As of right now, messages are mixed about whether or not there are currently individuals living in the Campbell Club. Meadow and Marigold say that there are not, but Lorax Manner resident Leah says that there are. Leah is also using an alias, as to not reveal her residency to the general public. Regardless, new members are incoming, and about to land in the blank slate that is now the Campbell Club.
“We just kind of want to be able to get over this and raise money to be able to fix up the Campbell Club,” Leah says, “for the people who are living there.”
The SCA has been a positive force to many who’ve gone through its revolving door. Although the crisis at the Campbell Club is not an isolated incident, many members have encountered the opposite experience, says a Janet Smith resident who chose to remain anonymous.

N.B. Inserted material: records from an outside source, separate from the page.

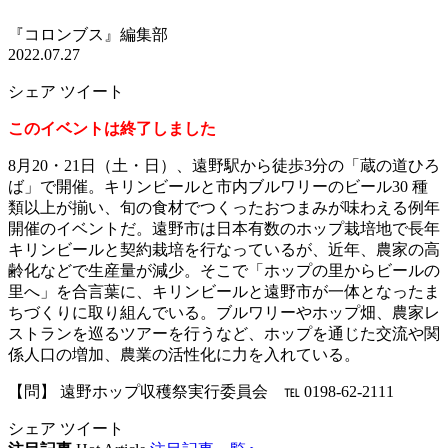
『コロンブス』編集部
2022.07.27
シェア
ツイート
このイベントは終了しました
8月20・21日（土・日）、遠野駅から徒歩3分の「蔵の道ひろ
ば」で開催。キリンビールと市内ブルワリーのビール30 種
類以上が揃い、旬の食材でつくったおつまみが味わえる例年
開催のイベントだ。遠野市は日本有数のホップ栽培地で長年
キリンビールと契約栽培を行なっているが、近年、農家の高
齢化などで生産量が減少。そこで「ホップの里からビールの
里へ」を合言葉に、キリンビールと遠野市が一体となったま
ちづくりに取り組んでいる。ブルワリーやホップ畑、農家レ
ストランを巡るツアーを行うなど、ホップを通じた交流や関
係人口の増加、農業の活性化に力を入れている。
【問】 遠野ホップ収穫祭実行委員会 ℡ 0198-62-2111
シェア
ツイート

“I can only speak from my experience, having lived in this house has been positive all around. And I felt like in my own measures of success, it’s a healthy and thriving place for me,” they say. “It’s built around reciprocity…and I haven’t encountered a structural problem, personally. I would love to see a situation where no one ever has to leave. Even within the houses, there can be this image of the SCA as this institution. But frankly, we know everyone. Everyone knows everyone. The SCA is not this ‘big brother’ thing. We are all the SCA.”
The revolving doors are turning once again, and waiting to welcome the new batch of residents to call the Campbell Club home – next up to contribute to the longstanding legacy that’s held in the house’s very foundation. Marigold doesn’t discourage incoming residents from applying, they say.
“[The conflict] was created by the people in it, to some extent. But it involves the history of this system as it’s moved forward. There’s echoes of every period previously,” Marigold says. “But now it’s a blank canvas again.”